This is the Dudley Observatory Skywatch Line for Wednesday, November 6th, and Thursday, November 7th, written by Louis Suarato.
The 72% illuminated, waxing gibbous Moon rises at 2:31 p.m. Wednesday, and remains in the sky until 1:25 a.m. Thursday. As the sky darkens, you’ll see the Moon is among the stars of the constellation Aquarius. Aquarius is the tenth largest constellation, and is most prominent in the late evening from July through November. The ancient Egyptians associated this constellation with water because the Sun was in Aquarius at the beginning of their rainy season. It is also associated with the beginning of the Great Flood. Aquarius occupies a large portion of the autumn sky, but its faint stars make it difficult to trace. The brightest star in the constellation is 2.9 magnitude Beta Aquarii, also known as Sadalsud, which, in Arabic, means Luckiest of the Lucky. This yellow supergiant star is approximately 540 light-years away from our solar system, estimated to be 60 million years old, and about the same temperature as our Sun. Yellow supergiant stars are rare, but Aquarius has two shining side by side. Alpha Aquarii, or Sadalmelik, is the other yellow supergiant star in Aquarius. Yellow supergiant stars are rare because they are in a brief transition from blue to red in the life cycle of a star. M2 is the only Messier object within the constellation Aquarius. This large globular cluster was discovered by Jean-Dominique Miraldi in 1746. M2 shines at magnitude 6.3, and under good conditions, can be seen through binoculars. M2 is about 13 billion years old, making it one of the oldest globular clusters. It contains approximately 150,000 stars. Look for M2 about 12 degrees to the west of the star Sadalmelik.

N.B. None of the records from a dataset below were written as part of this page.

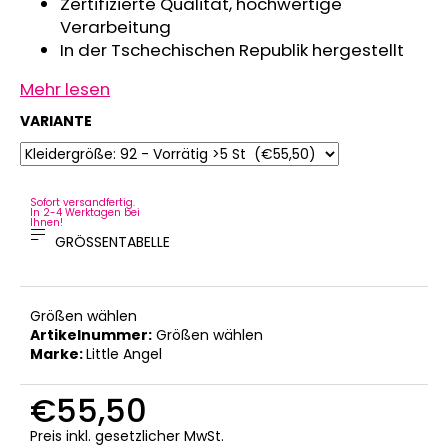
Zertifizierte Qualität, hochwertige
Verarbeitung
In der Tschechischen Republik hergestellt
Mehr lesen
VARIANTE
Sofort versandfertig.
In 2-4 Werktagen bei
Ihnen!
GRÖSSENTABELLE
Größen wählen
Artikelnummer:
Größen wählen
Marke:
Little Angel
€55,50
Verkaufspreis:
Preis inkl. gesetzlicher MwSt.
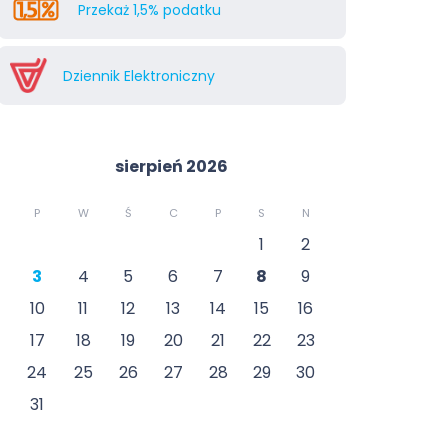
Przekaż 1,5% podatku
Dziennik Elektroniczny
sierpień 2026
P
W
Ś
C
P
S
N
1
2
3
4
5
6
7
8
9
10
11
12
13
14
15
16
17
18
19
20
21
22
23
24
25
26
27
28
29
30
31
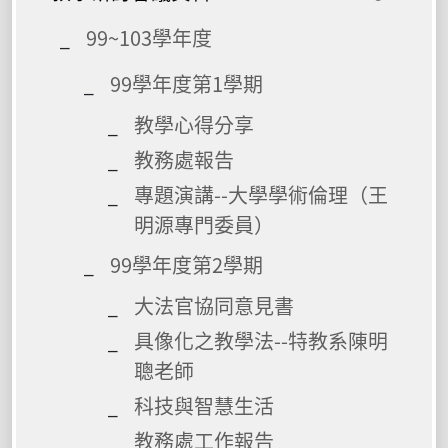
99~103學年度
99學年度第1學期
教學心得分享
教務處報告
專題演講--大學學術倫理（王
明源專門委員）
99學年度第2學期
大法官協同意見書
具像化之教學法--特教系陳明
聰老師
科技與智慧生活
教務處工作報告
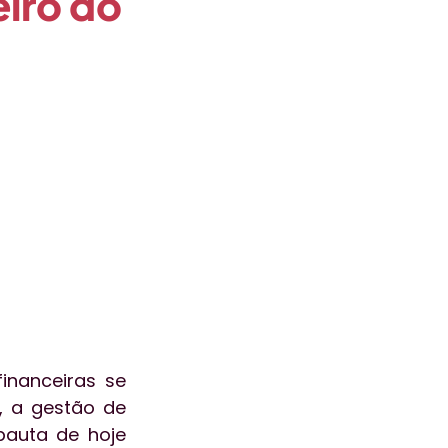
eiro do
ogia
aceleralab
ão
Atendimento
nanceiras se 
 a gestão de 
pauta de hoje 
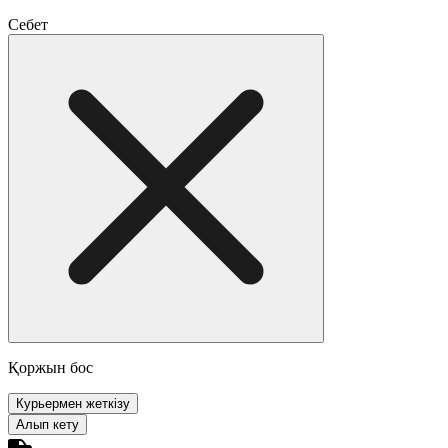
Себет
Қоржын бос
Курьермен жеткізу
Алып кету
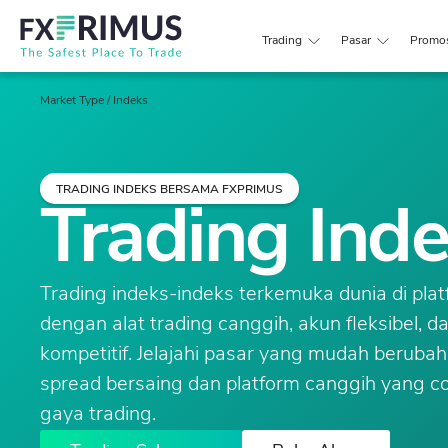
Trading
Pasar
Promo
Market Type
/
Indeks
TRADING INDEKS BERSAMA FXPRIMUS
Trading Inde
Trading indeks-indeks terkemuka dunia di pla
dengan alat trading canggih, akun fleksibel, 
kompetitif. Jelajahi pasar yang mudah berubah
spread bersaing dan platform canggih yang c
gaya trading.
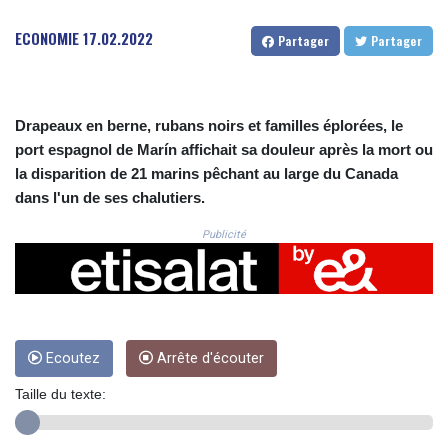
CRC 523.732451
CUC 1.155534
ECONOMIE
17.02.2022
Partager
Partager
CUP 30.621655
CVE 110.582239
CZK 24.19053
DJF 205.360973
Drapeaux en berne, rubans noirs et familles éplorées, le
DKK 7.475959
port espagnol de Marín affichait sa douleur après la mort ou
DOP 67.310099
la disparition de 21 marins pêchant au large du Canada
DZD 153.620497
dans l'un de ses chalutiers.
EGP 57.544214
ERN 17.333012
Publicité
ETB 184.827242
FJD 2.554311
FKP 0.85882
GBP 0.858273
GEL 3.021745
GGP 0.85882
Ecoutez
Arrête d'écouter
GHS 13.548654
Taille du texte:
GIP 0.85882
GMD 84.92773
GNF 10148.480495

Thursday morning features a bright -3.3 magnitude International Space Station pass over our region. The ISS will emerge at 5:58 a.m. from the northwestern horizon, then continues on past the Double Cluster. The ISS will pass over Polaris, the North Star, before sailing through the Big Dipper. The Space Station continues on toward sunrise on the southeastern horizon, passing Mars on the way.